Bypass patients, a doctor explained, usually have to return for medical attention, depending on the level of cholesterol in the blood vessels leading to the heart.

"If vessels are blocked, circulation to the brain is prevented. Some of them get weakness in the face," the doctor said.

In James's case, the risk of a stroke is real if surgery is not performed.

"A little slip in the operation and I could become a vegetable," he says.

His daughter Samantha walks in and hands him a fish pie, a no-no because it is oily. But he admits he's strayed from his low-fat foods, low salt intake, and no sugar diet.

"I was naughty, eating chicken and chips and drinking soft drinks. When I was producing, I ate on the road and that is bad."

On the sofa is a yellow file of advertisements in which he stores press clippings and original scripts. He receives offers to reproduce Play of the Month scripts but James has yet to dig into that dusty box filled with used and unfinished manuscripts.

Among the local programmes he is credited with producing are Hibiscus Club, Time to Laugh, Play Your Cards Right, and the celebrated local series No Boundaries.

His flat house sits across the street from the park where many a No Boundaries' scene was filmed. Fact is the whole neighbourhood and its residents were included in the production.

James suffered a minor stroke affecting his right hand following the 1985 operation. He's unable to write properly. "I have become ambidextrous. I sign cheques with my left."

For a man whose career is built around writing plays, skits and jokes, being unable to write comfortably must be a major handicap.

But with Samantha's help, he continues to type into the home computer scripts for the series of comedy shows which Sprangalang and Beulah and other local entertainers often stage.

James sits facing the painting "Four Negro Heads" by Dutch painter Rubens. It was presented to him by a youth group in London where he took up a British Council scholarship in the late 1960s. He's also a product of the Royal Academy of Drama (Rada).

In 1973, he gladly returned home to work, not only because Dr. Eric Williams advised him to become a producer at TTT, but also because he realized that foreign actors were treated as second-class citizens in Britain.

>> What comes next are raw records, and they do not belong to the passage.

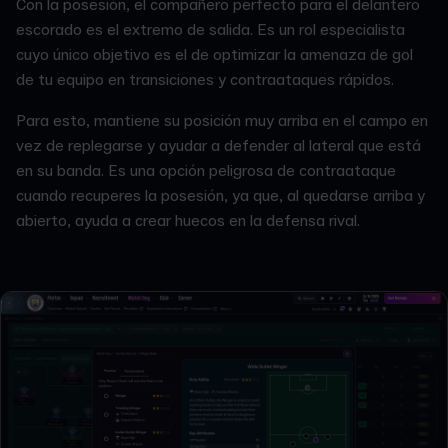
Con la posesión, el compañero perfecto para el delantero
escorado es el extremo de salida. Es un rol especialista
cuyo único objetivo es el de optimizar la amenaza de gol
de tu equipo en transiciones y contraataques rápidos.
Para esto, mantiene su posición muy arriba en el campo en
vez de replegarse y ayudar a defender al lateral que está
en su banda. Es una opción peligrosa de contraataque
cuando recuperes la posesión, ya que, al quedarse arriba y
abierto, ayuda a crear huecos en la defensa rival.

"I am, with my training and so, from straight theatre," he says.

He is clearly annoyed people are no longer going to the theatre the way they used to in the 1970s and 1980s. Some people do not consider these comedy shows at the Naparima Bowl and the Spektakula Forum expressions of "high culture", he says, but others flock to them by the thousands.

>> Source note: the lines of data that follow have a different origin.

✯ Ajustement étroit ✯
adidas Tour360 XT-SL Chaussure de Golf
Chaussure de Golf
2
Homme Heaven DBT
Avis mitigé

"They won't go to the Theatre Workshop. The reason why the behind-the-bridge man-in-the-street doesn't go is because he feels it's for a special set of people," he says. "A wider range of people should visit the theatre."

Although he complains that "all politicians today are thin-skinned", James concedes that writing comedy scripts is easier than plays because the money is instant and politicians provide enough fodder.

Today's breed of political animal, he notes, is different from the era of Dr. Williams in the 1950s, recalling that he had made fun of Williams while he and his daughter Erica were in the audience at PNM constituency meetings.

Not that he did not have his problems. Working with tight budgets meant shooting with ancient cameras bound together with rubber bands and tape, malfunctioning microphones and insufficient lighting equipment.

"When I think of all the times that I had to film with one or two lights, and microphones that weren't always working, but we were still able to produce something. I do get a little annoyed," James says.

Still, even if the objective conditions remain largely the same, the succession may already be beginning: Earth TV's Danielle Dieffenthaller, who was once James's production assistant, has managed to finish the filming of the local soap opera Westwood Park.

And James hopes that his early morning runs around the block with Marshall will keep his heart pumping long enough to see him past 70 and to let him see many, many more local quality productions completed.